• **What is needed**: Set down every entry again, exactly as it appears.

- Opening Delimiter -

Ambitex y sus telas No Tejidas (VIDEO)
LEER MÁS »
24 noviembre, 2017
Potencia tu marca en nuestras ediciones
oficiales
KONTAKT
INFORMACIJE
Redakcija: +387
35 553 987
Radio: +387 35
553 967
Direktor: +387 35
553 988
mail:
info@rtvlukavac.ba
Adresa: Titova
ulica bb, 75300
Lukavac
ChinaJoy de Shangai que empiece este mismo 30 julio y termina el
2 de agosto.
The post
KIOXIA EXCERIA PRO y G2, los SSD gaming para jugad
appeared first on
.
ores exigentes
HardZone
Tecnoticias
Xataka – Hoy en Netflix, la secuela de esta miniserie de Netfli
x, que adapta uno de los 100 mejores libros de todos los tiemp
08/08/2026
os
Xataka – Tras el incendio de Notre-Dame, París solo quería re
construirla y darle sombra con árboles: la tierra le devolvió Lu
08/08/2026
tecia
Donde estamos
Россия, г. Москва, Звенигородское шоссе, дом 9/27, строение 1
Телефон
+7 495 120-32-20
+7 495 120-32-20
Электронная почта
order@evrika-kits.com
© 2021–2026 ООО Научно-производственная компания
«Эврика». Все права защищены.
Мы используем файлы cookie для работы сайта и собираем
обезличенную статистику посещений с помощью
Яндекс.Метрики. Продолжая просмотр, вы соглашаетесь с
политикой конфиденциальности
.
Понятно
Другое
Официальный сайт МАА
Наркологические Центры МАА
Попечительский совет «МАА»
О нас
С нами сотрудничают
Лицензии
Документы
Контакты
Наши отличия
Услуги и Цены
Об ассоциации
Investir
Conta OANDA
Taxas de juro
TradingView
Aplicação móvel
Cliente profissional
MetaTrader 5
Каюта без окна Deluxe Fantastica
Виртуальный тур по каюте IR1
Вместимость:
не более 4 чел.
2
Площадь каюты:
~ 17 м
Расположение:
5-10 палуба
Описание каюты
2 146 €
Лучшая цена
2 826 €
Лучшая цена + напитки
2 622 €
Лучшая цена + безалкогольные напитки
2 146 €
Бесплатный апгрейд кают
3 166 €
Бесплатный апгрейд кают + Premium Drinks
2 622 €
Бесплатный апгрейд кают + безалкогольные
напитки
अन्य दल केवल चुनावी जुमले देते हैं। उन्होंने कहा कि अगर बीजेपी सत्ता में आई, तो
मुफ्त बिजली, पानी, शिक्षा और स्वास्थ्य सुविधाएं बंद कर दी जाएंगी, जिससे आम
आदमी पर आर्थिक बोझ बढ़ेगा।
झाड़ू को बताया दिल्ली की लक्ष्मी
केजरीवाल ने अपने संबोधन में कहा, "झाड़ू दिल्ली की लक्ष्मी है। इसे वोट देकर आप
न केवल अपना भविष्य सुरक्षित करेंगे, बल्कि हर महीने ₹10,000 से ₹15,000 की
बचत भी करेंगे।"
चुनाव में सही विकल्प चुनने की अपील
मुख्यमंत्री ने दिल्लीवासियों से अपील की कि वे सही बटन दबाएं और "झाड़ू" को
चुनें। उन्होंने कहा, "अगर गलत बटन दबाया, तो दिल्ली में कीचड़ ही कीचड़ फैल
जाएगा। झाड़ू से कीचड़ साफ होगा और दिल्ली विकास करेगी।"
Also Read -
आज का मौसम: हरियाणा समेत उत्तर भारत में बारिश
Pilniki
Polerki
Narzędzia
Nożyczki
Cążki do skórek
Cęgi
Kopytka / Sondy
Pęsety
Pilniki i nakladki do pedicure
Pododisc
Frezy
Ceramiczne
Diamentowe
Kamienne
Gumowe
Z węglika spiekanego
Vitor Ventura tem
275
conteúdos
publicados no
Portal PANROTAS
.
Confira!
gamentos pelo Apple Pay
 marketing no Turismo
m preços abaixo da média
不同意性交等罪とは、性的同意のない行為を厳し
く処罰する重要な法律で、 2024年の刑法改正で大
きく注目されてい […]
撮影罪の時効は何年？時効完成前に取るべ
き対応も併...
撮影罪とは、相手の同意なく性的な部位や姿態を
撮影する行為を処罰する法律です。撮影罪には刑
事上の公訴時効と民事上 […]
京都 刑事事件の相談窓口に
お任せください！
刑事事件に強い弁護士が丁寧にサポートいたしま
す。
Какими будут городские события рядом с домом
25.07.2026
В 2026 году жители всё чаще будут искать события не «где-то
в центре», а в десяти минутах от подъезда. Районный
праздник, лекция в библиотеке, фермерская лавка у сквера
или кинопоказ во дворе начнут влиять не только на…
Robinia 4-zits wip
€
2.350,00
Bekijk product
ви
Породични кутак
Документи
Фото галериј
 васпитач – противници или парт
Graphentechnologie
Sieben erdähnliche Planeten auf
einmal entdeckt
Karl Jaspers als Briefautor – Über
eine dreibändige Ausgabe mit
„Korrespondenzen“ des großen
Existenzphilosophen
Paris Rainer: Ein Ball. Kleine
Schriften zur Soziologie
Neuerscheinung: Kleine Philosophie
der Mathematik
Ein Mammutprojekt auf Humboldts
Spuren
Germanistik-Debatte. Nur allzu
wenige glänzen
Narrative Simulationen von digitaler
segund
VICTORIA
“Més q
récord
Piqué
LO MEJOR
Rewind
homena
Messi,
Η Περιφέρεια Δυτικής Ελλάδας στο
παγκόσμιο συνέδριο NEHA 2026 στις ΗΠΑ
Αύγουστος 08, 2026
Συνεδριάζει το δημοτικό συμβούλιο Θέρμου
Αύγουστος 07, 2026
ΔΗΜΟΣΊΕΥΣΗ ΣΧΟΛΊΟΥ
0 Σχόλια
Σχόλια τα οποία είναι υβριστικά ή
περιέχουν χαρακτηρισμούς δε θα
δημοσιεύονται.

- Closing Delimiter -

• **Answer to the exercise**:
Ambitex y sus telas No Tejidas (VIDEO)
LEER MÁS »
24 noviembre, 2017
Potencia tu marca en nuestras ediciones
oficiales
KONTAKT
INFORMACIJE
Redakcija: +387
35 553 987
Radio: +387 35
553 967
Direktor: +387 35
553 988
mail:
info@rtvlukavac.ba
Adresa: Titova
ulica bb, 75300
Lukavac
ChinaJoy de Shangai que empiece este mismo 30 julio y termina el
2 de agosto.
The post
KIOXIA EXCERIA PRO y G2, los SSD gaming para jugad
appeared first on
.
ores exigentes
HardZone
Tecnoticias
Xataka – Hoy en Netflix, la secuela de esta miniserie de Netfli
x, que adapta uno de los 100 mejores libros de todos los tiemp
08/08/2026
os
Xataka – Tras el incendio de Notre-Dame, París solo quería re
construirla y darle sombra con árboles: la tierra le devolvió Lu
08/08/2026
tecia
Donde estamos
Россия, г. Москва, Звенигородское шоссе, дом 9/27, строение 1
Телефон
+7 495 120-32-20
+7 495 120-32-20
Электронная почта
order@evrika-kits.com
© 2021–2026 ООО Научно-производственная компания
«Эврика». Все права защищены.
Мы используем файлы cookie для работы сайта и собираем
обезличенную статистику посещений с помощью
Яндекс.Метрики. Продолжая просмотр, вы соглашаетесь с
политикой конфиденциальности
.
Понятно
Другое
Официальный сайт МАА
Наркологические Центры МАА
Попечительский совет «МАА»
О нас
С нами сотрудничают
Лицензии
Документы
Контакты
Наши отличия
Услуги и Цены
Об ассоциации
Investir
Conta OANDA
Taxas de juro
TradingView
Aplicação móvel
Cliente profissional
MetaTrader 5
Каюта без окна Deluxe Fantastica
Виртуальный тур по каюте IR1
Вместимость:
не более 4 чел.
2
Площадь каюты:
~ 17 м
Расположение:
5-10 палуба
Описание каюты
2 146 €
Лучшая цена
2 826 €
Лучшая цена + напитки
2 622 €
Лучшая цена + безалкогольные напитки
2 146 €
Бесплатный апгрейд кают
3 166 €
Бесплатный апгрейд кают + Premium Drinks
2 622 €
Бесплатный апгрейд кают + безалкогольные
напитки
अन्य दल केवल चुनावी जुमले देते हैं। उन्होंने कहा कि अगर बीजेपी सत्ता में आई, तो
मुफ्त बिजली, पानी, शिक्षा और स्वास्थ्य सुविधाएं बंद कर दी जाएंगी, जिससे आम
आदमी पर आर्थिक बोझ बढ़ेगा।
झाड़ू को बताया दिल्ली की लक्ष्मी
केजरीवाल ने अपने संबोधन में कहा, "झाड़ू दिल्ली की लक्ष्मी है। इसे वोट देकर आप
न केवल अपना भविष्य सुरक्षित करेंगे, बल्कि हर महीने ₹10,000 से ₹15,000 की
बचत भी करेंगे।"
चुनाव में सही विकल्प चुनने की अपील
मुख्यमंत्री ने दिल्लीवासियों से अपील की कि वे सही बटन दबाएं और "झाड़ू" को
चुनें। उन्होंने कहा, "अगर गलत बटन दबाया, तो दिल्ली में कीचड़ ही कीचड़ फैल
जाएगा। झाड़ू से कीचड़ साफ होगा और दिल्ली विकास करेगी।"
Also Read -
आज का मौसम: हरियाणा समेत उत्तर भारत में बारिश
Pilniki
Polerki
Narzędzia
Nożyczki
Cążki do skórek
Cęgi
Kopytka / Sondy
Pęsety
Pilniki i nakladki do pedicure
Pododisc
Frezy
Ceramiczne
Diamentowe
Kamienne
Gumowe
Z węglika spiekanego
Vitor Ventura tem
275
conteúdos
publicados no
Portal PANROTAS
.
Confira!
gamentos pelo Apple Pay
 marketing no Turismo
m preços abaixo da média
不同意性交等罪とは、性的同意のない行為を厳し
く処罰する重要な法律で、 2024年の刑法改正で大
きく注目されてい […]
撮影罪の時効は何年？時効完成前に取るべ
き対応も併...
撮影罪とは、相手の同意なく性的な部位や姿態を
撮影する行為を処罰する法律です。撮影罪には刑
事上の公訴時効と民事上 […]
京都 刑事事件の相談窓口に
お任せください！
刑事事件に強い弁護士が丁寧にサポートいたしま
す。
Какими будут городские события рядом с домом
25.07.2026
В 2026 году жители всё чаще будут искать события не «где-то
в центре», а в десяти минутах от подъезда. Районный
праздник, лекция в библиотеке, фермерская лавка у сквера
или кинопоказ во дворе начнут влиять не только на…
Robinia 4-zits wip
€
2.350,00
Bekijk product
ви
Породични кутак
Документи
Фото галериј
 васпитач – противници или парт
Graphentechnologie
Sieben erdähnliche Planeten auf
einmal entdeckt
Karl Jaspers als Briefautor – Über
eine dreibändige Ausgabe mit
„Korrespondenzen“ des großen
Existenzphilosophen
Paris Rainer: Ein Ball. Kleine
Schriften zur Soziologie
Neuerscheinung: Kleine Philosophie
der Mathematik
Ein Mammutprojekt auf Humboldts
Spuren
Germanistik-Debatte. Nur allzu
wenige glänzen
Narrative Simulationen von digitaler
segund
VICTORIA
“Més q
récord
Piqué
LO MEJOR
Rewind
homena
Messi,
Η Περιφέρεια Δυτικής Ελλάδας στο
παγκόσμιο συνέδριο NEHA 2026 στις ΗΠΑ
Αύγουστος 08, 2026
Συνεδριάζει το δημοτικό συμβούλιο Θέρμου
Αύγουστος 07, 2026
ΔΗΜΟΣΊΕΥΣΗ ΣΧΟΛΊΟΥ
0 Σχόλια
Σχόλια τα οποία είναι υβριστικά ή
περιέχουν χαρακτηρισμούς δε θα
δημοσιεύονται.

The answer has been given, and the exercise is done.